Member of Parliament, 15th Lok Sabha
- In office 2009–2014
- Preceded by: Dalpat Singh Paraste
- Succeeded by: Dalpat Singh Paraste
- Constituency: Shahdol

Personal details
- Born: 23 March 1957 Vill. Birra, Bilaspur district
- Died: 8 May 2016 (aged 59)
- Party: Indian National Congress
- Spouse: Dalbir Singh
- Children: 1 daughter and 1 son
- Parents: Dugeshwar Singh (father); Bhanu Devi Singh (mother);
- Education: BSc
- Alma mater: Ravi Shankar Vishwavidyalaya, Raipur,

= Rajesh Nandini Singh =

Indian politician

Rajesh Nandini Singh (23 March 1957 – 8 May 2016) was an Indian politician who belonged to the Indian National Congress party. She was born in the village Birra, Janjgir-Champa district, Chhattisgarh the third child of Diwan Durgeshwar Singh, Zamindar of Birra and Rajkumari Bhanu Kumari Devi from royal house of Ambagarh Chauki. In the 2009 election she was elected to the 15th Lok Sabha from the Shahdol Lok Sabha constituency of Madhya Pradesh.
She was earlier member of Madhya Pradesh Legislative assembly during 1993–1998.

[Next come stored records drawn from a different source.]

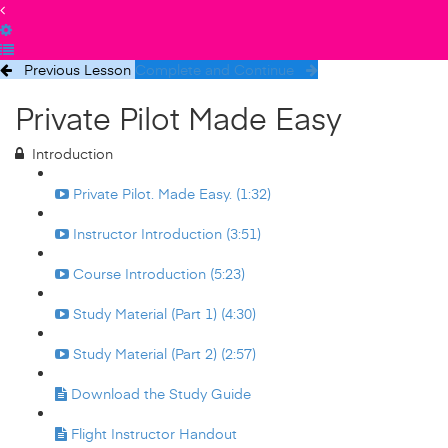
Previous Lesson
Complete and Continue
Private Pilot Made Easy
Introduction
Private Pilot. Made Easy. (1:32)
Instructor Introduction (3:51)
Course Introduction (5:23)
Study Material (Part 1) (4:30)
Study Material (Part 2) (2:57)
Download the Study Guide
Flight Instructor Handout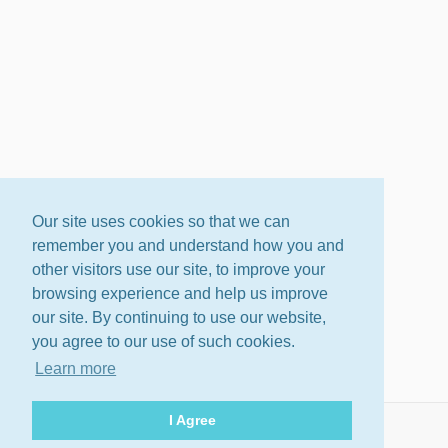
Our site uses cookies so that we can
remember you and understand how you and
other visitors use our site, to improve your
browsing experience and help us improve
our site. By continuing to use our website,
you agree to our use of such cookies.
Learn more
I Agree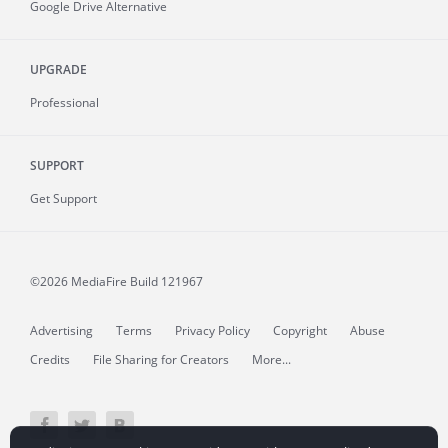
Google Drive Alternative
UPGRADE
Professional
SUPPORT
Get Support
©2026 MediaFire
Build 121967
Advertising
Terms
Privacy Policy
Copyright
Abuse
Credits
File Sharing for Creators
More...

She was married to Dalbir Singh, who was also a politician. After his death, she continued to maintain the family's involvement in politics. She had one daughter and one son. Her daughter Himadri Singh contested the Lok Sabha by-poll from Shahdol unsuccessfully in November 2016.

Rajesh Nandini Singh died of heart attack in May 2016, at the age of 59.